2nd International Nursing Conference
November 1-3, 2017 Barcelona, Spain
Appropriateness and Timeliness of Care Seeking for Complications of Pregnancy and Childbirth in Rural Ethiopia: A Case Study of the Maternal and Newborn Health in Ethiopia Partnership
1Emory University, USA
2,3Consultancy for Social Development, Ethiopia
4Amhara Regional Health Bureau, Ethiopia
5KemeredinShiffra, Oromia Regional Health Bureau, Ethiopia
Background: The USAID/University Research Co., L.L.C. Translating Research into Action Projectʼs Systematic Documentation of Illness Recognition and Appropriate Care Seeking for Maternal and Newborn Complications launched in 2014. The project used a common protocol involving descriptive mixed-methods case studies of community projects in five low- and middle-income countries, including Ethiopia. In this paper we present the Maternal and Newborn Health in Ethiopia Partnership (MaNHEP) case study.
Methods: Methods included secondary analysis of data from MaNHEPʼs 2010 baseline and 2012 end line surveys, health program inventory and facility mapping to contextualize care seeking; and illness narratives to identify factors influencing illness recognition and care seeking. Analyses used descriptive statistics, bivariate tests, multivariate logistic regression and thematic content analysis.

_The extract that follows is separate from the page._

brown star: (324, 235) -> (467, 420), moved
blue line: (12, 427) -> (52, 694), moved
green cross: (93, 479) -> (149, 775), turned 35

Results: Maternal illness awareness increased between 2010 and 2012 for major obstetric complications. After 2012, the Ministry of Health introduced nationwide initiatives to improve the supply and demand for maternal and newborn health care. By 2014, care seeking for perceived maternal illness increased by 26% and occurred more often compared with care seeking for newborn illness (64% vs. 38%)--a difference notable in cases of culminating death (100% vs. 31%). Most families sought care < 1 day of illness recognition. Facilitating factors were health extension worker advice and ability to refer upward, and health facility proximity; impeding factors were time of day, weather, road conditions, distance, poor communications, lack of transportation or money, perceived spiritual or physical vulnerability of the mother and newborn, postnatal restrictions on movement, and preference for traditional care. Some families sought care despite disrespectful, poor quality care.
Conclusions: Improvements in illness recognition and care seeking observed during MaNHEP and reinforced through new government initiatives can be expected to continue if concerted efforts are made to reduce identified barriers and improve quality of care.

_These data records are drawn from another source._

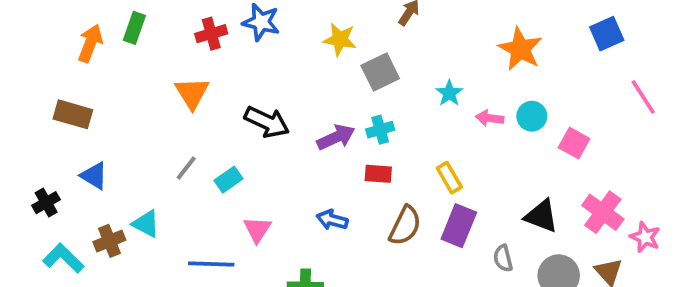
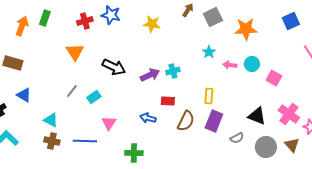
orange star: (520, 49) -> (246, 29), turned -30
gray square: (380, 72) -> (213, 17), moved
red rectangle: (378, 174) -> (168, 101), moved
yellow rectangle: (449, 178) -> (209, 96), turned 35
brown cross: (109, 241) -> (52, 141), moved, turned 35
gray semicircle: (503, 258) -> (237, 138), turned -104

Lynn Sibley is Professor in the Nell Hodgson Woodruff School of Nursing at Emory University and holds a joint appointment in the Rollins School of Public Healthʼs Department of Global Health and affiliate appointment in the Department of Anthropology. Her career has been devoted to reducing maternal and newborn mortality across low resource settings by focusing on community-level formative and implementation research and programming. Other professional activities include advisor/consultant on community-level maternal and newborn health to well-respected global organizations including the World Health Organization, UNICEF, International Confederation of Midwives, United States Agency for International Development and National Institutes of Health.